This invention relates generally to turbine engines, and, more particularly, to cooling systems for turbine engines.
A gas turbine engine typically includes a multi-stage axial or centrifugal compressor, a combustor, and a turbine. Airflow entering the compressor is compressed and directed to the combustor where it is mixed with fuel and ignited, producing hot combustion gases used to drive the turbine. As a result of the hot combustion gases entering the turbine, compressor air may be channeled through a turbine cooling circuit and used to cool the turbine.
Compressor bleed may be extracted through a cooling system and used as a source of cooling air for the turbine cooling circuit. However, extracting large amounts of cooling air from the compressor may affect overall gas turbine engine performance. To minimize a reduction in engine performance, the cooling system may use fuel flowing through a heat exchanger to absorb heat from the compressor bleed air, but the use of fuel as a heat sink causes potential fire safety and fuel deposit problems. As hot compressor bleed air passes through the heat exchanger, fuel flow absorbs heat from the compressor bleed air.
However, as fuel is heated, often carbon, gum, and coke deposits form within tubing used to transport fuel through the heat exchanger. Over time, such deposit agglomeration blocks individual tube passages causing an increase in cooling air temperature. Because of the increased cooling air temperature, less heat is absorbed from compressor bleed air and turbine components receiving compressor bleed air are cooled ineffectively.
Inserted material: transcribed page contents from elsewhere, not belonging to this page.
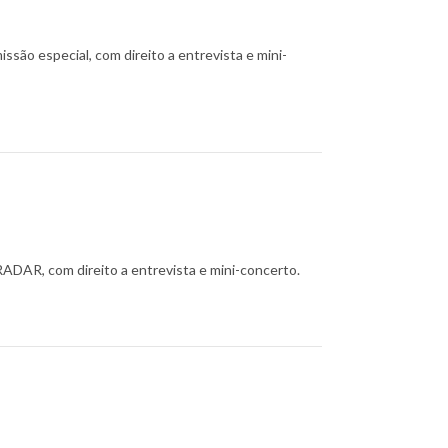
ão especial, com direito a entrevista e mini-
ADAR, com direito a entrevista e mini-concerto.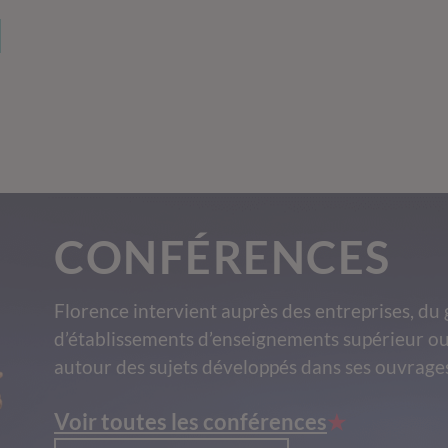
CONFÉRENCES
Florence intervient auprès des entreprises, du 
d’établissements d’enseignements supérieur ou
autour des sujets développés dans ses ouvrage
Voir toutes les conférences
As a result, such components are subjected to increased low cycle fatigue, LCF, stresses and increased thermal stresses. Furthermore, because turbine components are cooled less effectively, overall engine performance, life, and reliability decreases.
In an exemplary embodiment, a selectively operable cooling system reduces fuel gum deposits within the cooling system to a gas turbine engine when the gas turbine engine is operated above a predefined percentage of engine rated power. The cooling system includes a recirculating loop including a plurality of heat exchangers in fluid communication with the recirculating loop. A first heat exchanger is an air-fluid heat exchanger that uses heat transfer fluid to cool cooling air supplied to the gas turbine engine. A second heat exchanger is a fluid-fuel heat exchanger that uses combustor main fuel flow to cool the heat transfer fluid circulating in the recirculating loop.
During gas turbine engine operation above a predefined percentage of engine rated power, the cooling system is placed in operation when sufficient deposit dissipation forces are available within the second heat exchanger. Fuel passing through the second heat exchanger flows through fuel paths to facilitate heat transfer from the heat transfer fluid to the fuel. As a result of the flow through the fuel paths, the fuel flow develops high fluid turbulent forces and fluid shear forces. Such fluid forces reduce fuel deposits within the second heat exchanger.